Ruth has that rare combination of being both an active doer and an engaging storyteller: "A Wood of one's own" is about what the author has done with her four acres of land in Somerset, neglected orchard and woodland. It's the story of how, over the last 18 years, the land has been brought under control with help from friends and relatives but mostly the result of her sheer persistence and patience. The friends have not always "got it" about why she has taken it on and they ask questions like, "what's it all for?" or "when will the wood be finished?" But within the book are dozens of answers to sth question of why take on ownership of a small piece of countryside - to improve the woodland, to learn its history, to grow apples, to meet people, have parties, and just to experience the earthy business of managing the land. It's clear from this book that actual ownership has big advantages over just having a right to visit a woodland - as Pavey says: 'Unless you own the land you are not free to grow things where you like, to make mistakes, to "spuddle about".'
"A Wood of one's own" could easily be confused with other books about owning a small woodland. For example, the book by Julian Evans entitled "A wood of our own" or the book produced by Woodlands.co.uk entitled "Getting started in a wood of your own" which started life as "Badgers, Beeches and Blisters" - it is available at: https://www.woodlands.co.uk/owning-a-wood/badgers-beeches-and-blisters/badgers-beeches-and-blisters.pdf
There is also an excellent Forestry Commission Guide to owning your own wood, called, "So, you own a woodland?" which is available in PDF form online (note: link opens PDF in browser). Each of these are excellent guides to how to get started in your own woodland but Ruth Pavey's book is probably the most touchy-feely, full of anecdotes about people she encountered and the practicalities of doing hands-on conservation work. I found myself unexpectedly drawn into Ruth's world imagining sleeping in her "Rollalong" workmen's hut (on my own), trying to rescue obscure apple trees and digging out a reluctant pond.

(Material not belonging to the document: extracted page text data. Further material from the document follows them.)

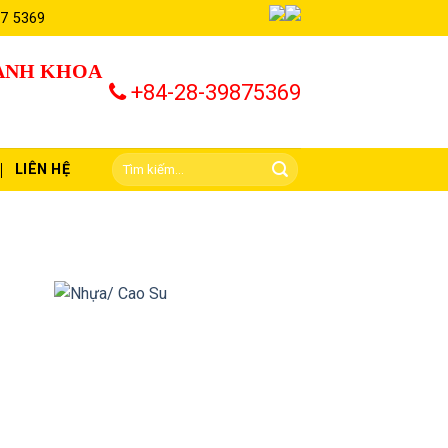
87 5369
HÀNH KHOA
+84-28-39875369
LIÊN HỆ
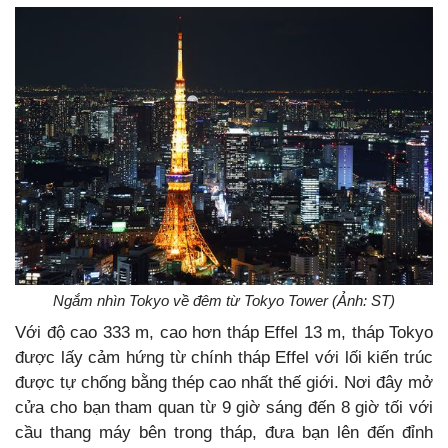
Ngắm nhìn Tokyo về đêm từ Tokyo Tower (Ảnh: ST)
Với độ cao 333 m, cao hơn tháp Effel 13 m, tháp Tokyo
được lấy cảm hứng từ chính tháp Effel với lối kiến trúc
được tự chống bằng thép cao nhất thế giới. Nơi đây mở
cửa cho bạn tham quan từ 9 giờ sáng đến 8 giờ tối với
cầu thang máy bên trong tháp, đưa bạn lên đến đỉnh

The story starts with the purchase of land at auction and immediately moves on to meeting the neighbours which is one of those many pieces of implicit advice that Ruth Pavey is giving - if neighbours are on your side then all sorts of challenges can be dealt with - seeing off intruders, getting help with heavy work and finding out about the history of the land. In the case of this particular piece of land, the most supportive neighbours are Ted and Andrew who virtually adopt the new London-based owner and keep a supportive eye on both her and the land. But she is naturally very curious and even seeks out the previous owners who are living in a care home and they tell her the history of the land and how part of it came to be called Sugg's Meadow.
Like many owners, Ruth finds that having a secure and homely base is critical, especially for management and parties. She says about her shepherd's hut, 'The Rollalong remains the nerve-centre of everything I do in the wood, the place where the teas and coffees are made, the wine poured, the tools, books, outdoor chairs and binoculars live, the retreat when it rains..... all in all, I loved it'. My favourite parts of the book are when she interacts with the plants and animals and looks at the woodland from their point of view: 'As rat catchers say, you have to respect a rat, so I came to respect brambles.' And, 'nothing I plant is unobserved by the rabbits, deer or mice and very little is not to their taste.'
Ruth Pavey's day-job is as a gardening correspondent and her background was in Drawing and Fine Art so perhaps it's not surprising that the illustrations are by the author. The sketches of the woodland and the surrounding area feel as if they've come straight out of AA Milne's Winnie the Pooh. However, you'll find "A Wood of One's own" a good deal more practical and full of helpful advice which has been artfully baked-in throughout. If someone asks you what you'd like for Christmas or a birthday don't hesitate to reply, "A Wood of one's own".